▸ **What to produce**: Since pictures do not belong in the copy, please repeat every record below exactly without them.
##### Source data
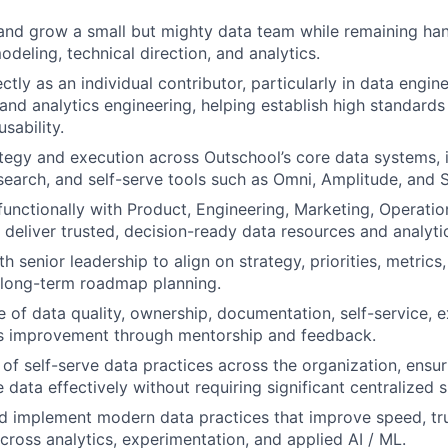
and grow a small but mighty data team while remaining ha
odeling, technical direction, and analytics.
ctly as an individual contributor, particularly in data engin
 and analytics engineering, helping establish high standards 
usability.
tegy and execution across Outschool’s core data systems, i
earch, and self-serve tools such as Omni, Amplitude, and S
functionally with Product, Engineering, Marketing, Operatio
 deliver trusted, decision-ready data resources and analyti
h senior leadership to align on strategy, priorities, metric
 long-term roadmap planning.
re of data quality, ownership, documentation, self-service, 
s improvement through mentorship and feedback.
of self-serve data practices across the organization, ensu
 data effectively without requiring significant centralized 
d implement modern data practices that improve speed, trus
cross analytics, experimentation, and applied AI / ML.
##########
▸ **Output of the task**:
and grow a small but mighty data team while remaining ha
odeling, technical direction, and analytics.
ctly as an individual contributor, particularly in data engin
 and analytics engineering, helping establish high standards 
usability.
tegy and execution across Outschool’s core data systems, i
earch, and self-serve tools such as Omni, Amplitude, and S
functionally with Product, Engineering, Marketing, Operatio
 deliver trusted, decision-ready data resources and analyti
h senior leadership to align on strategy, priorities, metric
 long-term roadmap planning.
re of data quality, ownership, documentation, self-service, 
s improvement through mentorship and feedback.
of self-serve data practices across the organization, ensu
 data effectively without requiring significant centralized 
d implement modern data practices that improve speed, trus
cross analytics, experimentation, and applied AI / ML.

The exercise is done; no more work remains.